═════ DATASET EXCERPTS

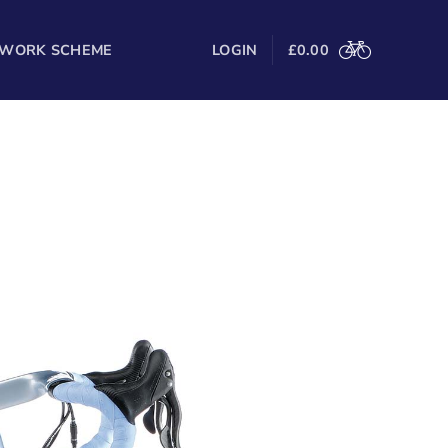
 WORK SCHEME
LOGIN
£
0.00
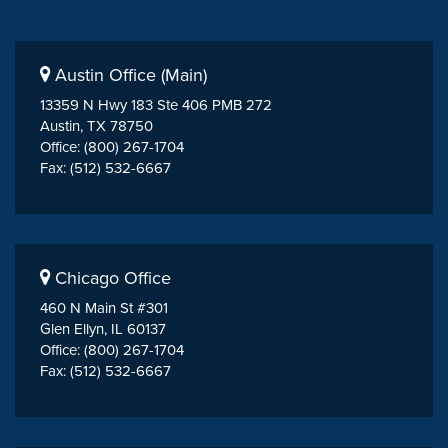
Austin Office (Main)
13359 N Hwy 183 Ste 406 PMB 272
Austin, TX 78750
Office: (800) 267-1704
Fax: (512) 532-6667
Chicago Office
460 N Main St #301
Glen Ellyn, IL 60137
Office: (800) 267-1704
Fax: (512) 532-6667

══════════
═════ DATASET EXCERPTS

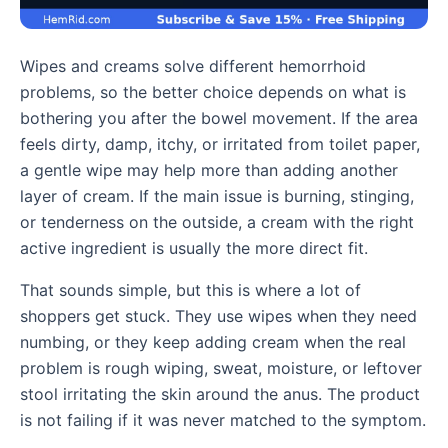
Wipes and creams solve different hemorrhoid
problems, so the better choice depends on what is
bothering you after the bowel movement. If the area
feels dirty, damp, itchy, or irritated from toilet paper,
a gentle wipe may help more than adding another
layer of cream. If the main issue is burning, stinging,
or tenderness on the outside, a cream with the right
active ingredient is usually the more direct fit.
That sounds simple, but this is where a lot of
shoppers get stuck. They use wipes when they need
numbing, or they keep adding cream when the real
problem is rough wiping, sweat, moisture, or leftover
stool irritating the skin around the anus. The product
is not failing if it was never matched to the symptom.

══════════

(WHAT TO PRODUCE): Working from the entries above, return all lines that contain "Office".

(RESULT OF THE EXERCISE):
Austin Office (Main)
Office: (800) 267-1704
Chicago Office
Office: (800) 267-1704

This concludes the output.